Deep Vasoya
Deep Vasoya

Reputation: 91

nested functions calling with multiple args in python

This was the program for our test and I couldn't understand what is going on. This problem is called nested function problem.

def foo(a):
    def bar(b):
        def foobar(c):
            return a + b + c

        return foobar

    return bar


a, b, c = map(int,input().split())

res = foo(a)(b)(c)
print(res)

I have tried to debug this program but couldn't get any idea about why it is working.
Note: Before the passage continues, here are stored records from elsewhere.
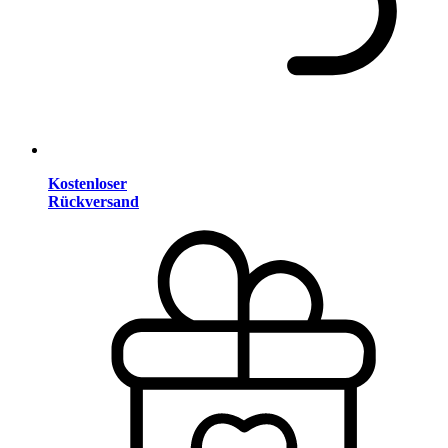
Kostenloser
Rückversand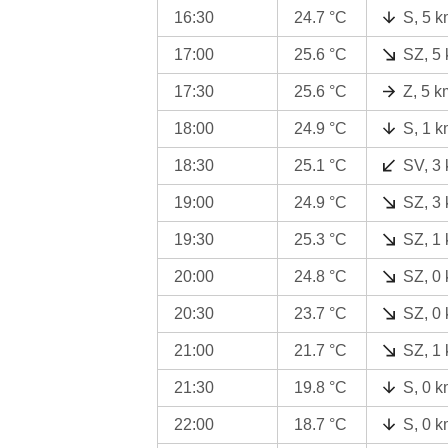
16:30
24.7 °C
S, 5 k
17:00
25.6 °C
SZ, 5
17:30
25.6 °C
Z, 5 k
18:00
24.9 °C
S, 1 k
18:30
25.1 °C
SV, 3
19:00
24.9 °C
SZ, 3
19:30
25.3 °C
SZ, 1
20:00
24.8 °C
SZ, 0
20:30
23.7 °C
SZ, 0
21:00
21.7 °C
SZ, 1
21:30
19.8 °C
S, 0 k
22:00
18.7 °C
S, 0 k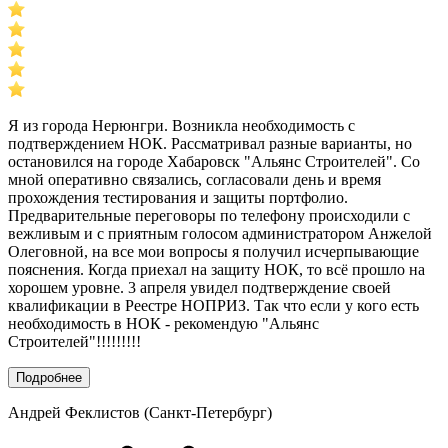
Я из города Нерюнгри. Возникла необходимость с
подтверждением НОК. Рассматривал разные варианты, но
остановился на городе Хабаровск "Альянс Строителей". Со
мной оперативно связались, согласовали день и время
прохождения тестирования и защиты портфолио.
Предварительные переговоры по телефону происходили с
вежливым и с приятным голосом администратором Анжелой
Олеговной, на все мои вопросы я получил исчерпывающие
пояснения. Когда приехал на защиту НОК, то всё прошло на
хорошем уровне. 3 апреля увидел подтверждение своей
квалификации в Реестре НОПРИЗ. Так что если у кого есть
необходимость в НОК - рекомендую "Альянс
Строителей"!!!!!!!!!
Подробнее
Андрей Феклистов (Санкт-Петербург)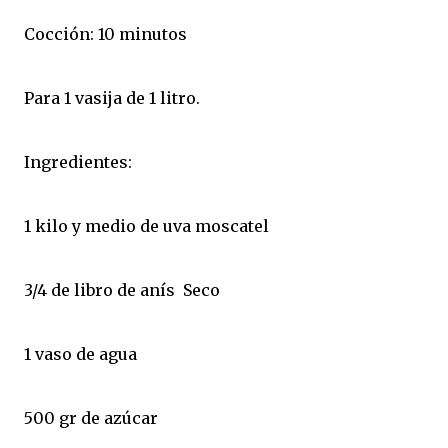
Cocción: 10 minutos
Para 1 vasija de 1 litro.
Ingredientes:
1 kilo y medio de uva moscatel
3/4 de libro de anís Seco
1 vaso de agua
500 gr de azúcar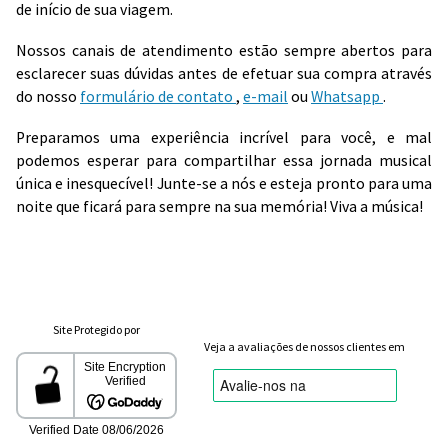
de início de sua viagem.
Nossos canais de atendimento estão sempre abertos para
esclarecer suas dúvidas antes de efetuar sua compra através
do nosso
formulário de contato
,
e-mail
ou
Whatsapp
.
Preparamos uma experiência incrível para você, e mal
podemos esperar para compartilhar essa jornada musical
única e inesquecível! Junte-se a nós e esteja pronto para uma
noite que ficará para sempre na sua memória! Viva a música!
Site Protegido por
Veja a avaliações de nossos clientes em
Why is foo(a)(b)(c) not giving an error?

Why it is working and what it is called?

Upvotes: 1

Views: 355

Answers (2)

funnydman
funnydman

Reputation: 11396

Everything in Python is an object, and functions as well, so you can pass them as arguments, return them, for example:

def inc(var):
    return var + 1


def my_func():
    return inc


my_inc = my_func()
print(my_inc) # <function inc at ...>
print(my_inc(1)) # 2

Moreover it's closed to decorator's concept:

def log_this(func):
    def wrapper(*args, **kwargs):
        print('start', str(args))
        res = func(*args, **kwargs)
        return res

    return wrapper


@log_this
def inc(var):
    return var + 1


print(inc(10))

Upvotes: 1

Msv
Msv

Reputation: 1371

This is a closures concept, Inner functions are able to access variables of the enclosing scope.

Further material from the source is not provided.